In 1974, von Foerster developed a “second order of cybernetics,” which stressed the subjective involvement of the observer.

“Somebody has to formulate the hypothesis, and conduct and interpret the experiment. All of this is done by observers,” Umpleby says. “Most science is based on the assumption that you can remove the observer to get objective statements. Without observers, there would be no science.”

Von Foerster believed that philosophy and the liberal arts should be brought in with engineering and other hard science studies, and BCL reflected this approach.

“Von Foerster was a performer,” Umpleby recalls—a trait that came from his youth, when he performed magic. “His style of presentation was like pulling a rabbit out of a hat. He’d make you think he was going one direction, and in the end, he would come up with a different conclusion.” 

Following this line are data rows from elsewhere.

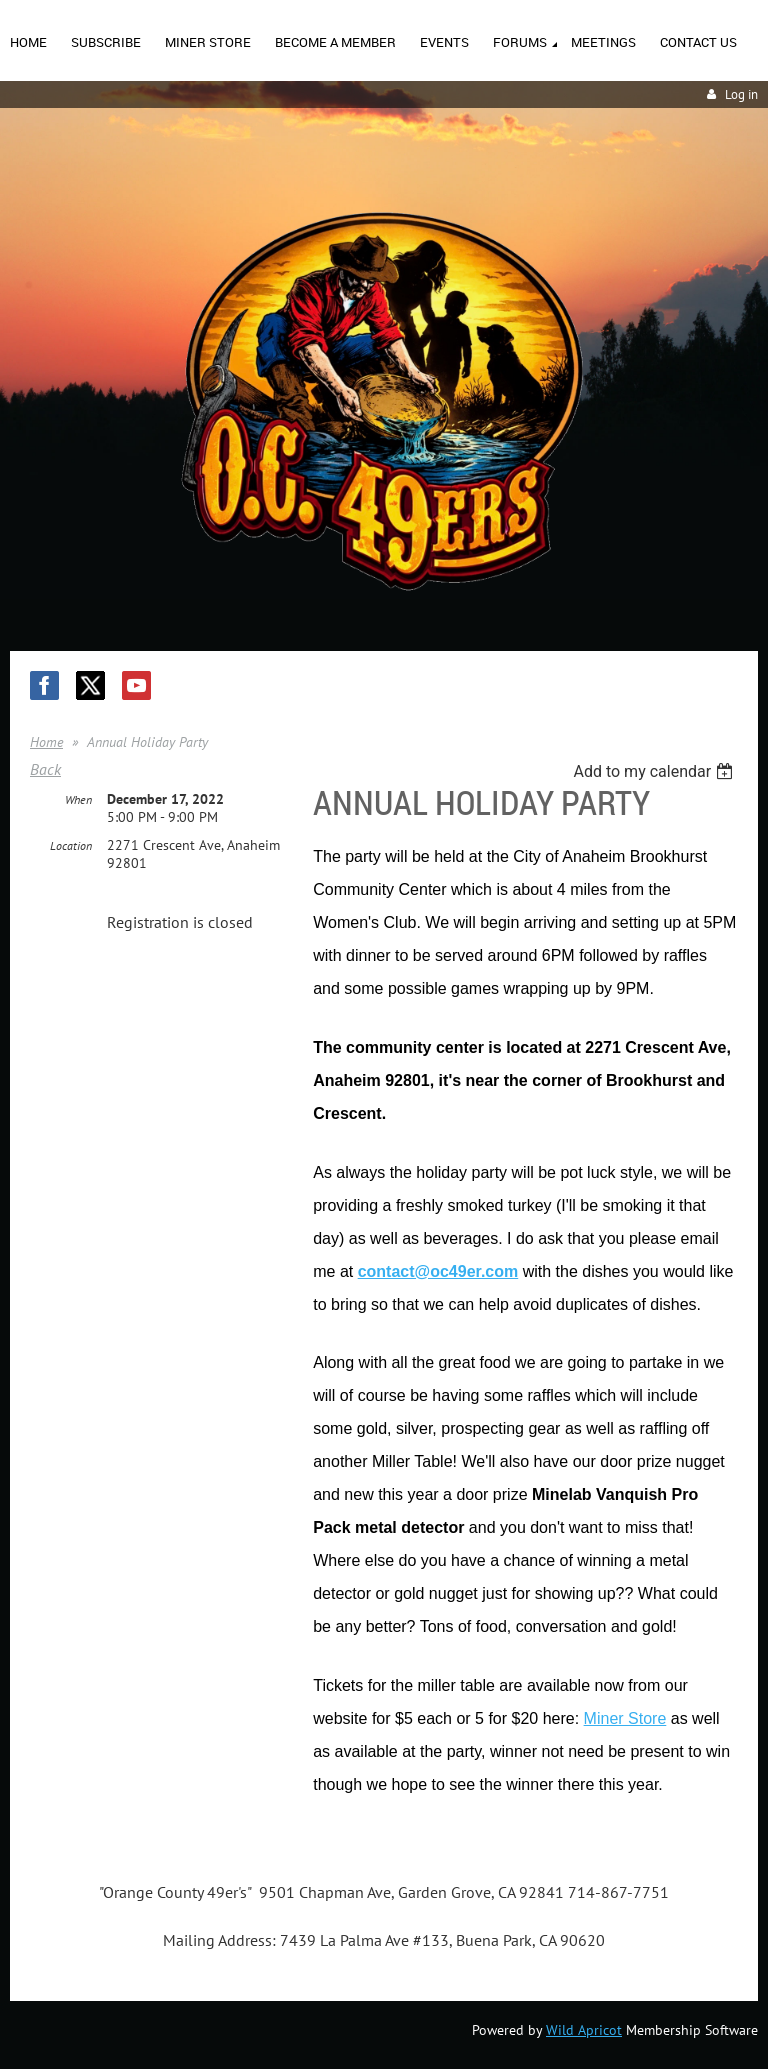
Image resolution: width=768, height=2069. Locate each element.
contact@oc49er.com (438, 1271)
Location (71, 845)
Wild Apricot (584, 2030)
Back (45, 769)
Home (46, 742)
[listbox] (655, 771)
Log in (741, 94)
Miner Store (625, 1718)
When (78, 799)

BCL closed its doors in 1975, when von Foerster retired and funding dried up. But he is perhaps still best remembered for his tongue-in-cheek “doomsday formula.” In 1960, he developed a mathematical model that projected that by Nov. 13, 2026 (his birthday), the world’s population would reach infinity, with everyone “squeezed to death.” 

The controversial “doomsday” article appeared in Science magazine, receiving international attention, and von Foerster gave a follow-up interview to the magazine in response. His witty and insightful remarks “were a joy to read,” Umpleby says. “He was back to pulling a rabbit out of the hat again.”